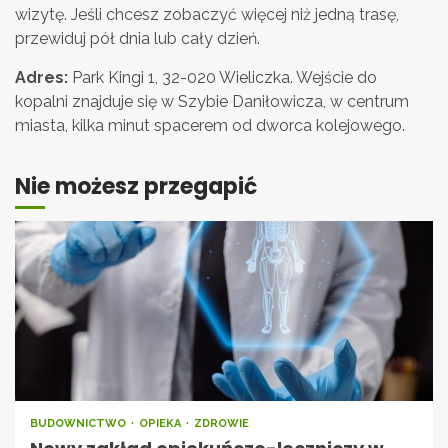
wizytę. Jeśli chcesz zobaczyć więcej niż jedną trasę,
przewiduj pół dnia lub cały dzień.
Adres:
Park Kingi 1, 32-020 Wieliczka. Wejście do
kopalni znajduje się w Szybie Daniłowicza, w centrum
miasta, kilka minut spacerem od dworca kolejowego.
Nie możesz przegapić
BUDOWNICTWO
OPIEKA
ZDROWIE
# # # #
EXERCISE BRIEF
Write the material out again exactly. Skip each picture.

RESPONSE AREA
wizytę. Jeśli chcesz zobaczyć więcej niż jedną trasę,
przewiduj pół dnia lub cały dzień.
Adres:
Park Kingi 1, 32-020 Wieliczka. Wejście do
kopalni znajduje się w Szybie Daniłowicza, w centrum
miasta, kilka minut spacerem od dworca kolejowego.
Nie możesz przegapić
BUDOWNICTWO
OPIEKA
ZDROWIE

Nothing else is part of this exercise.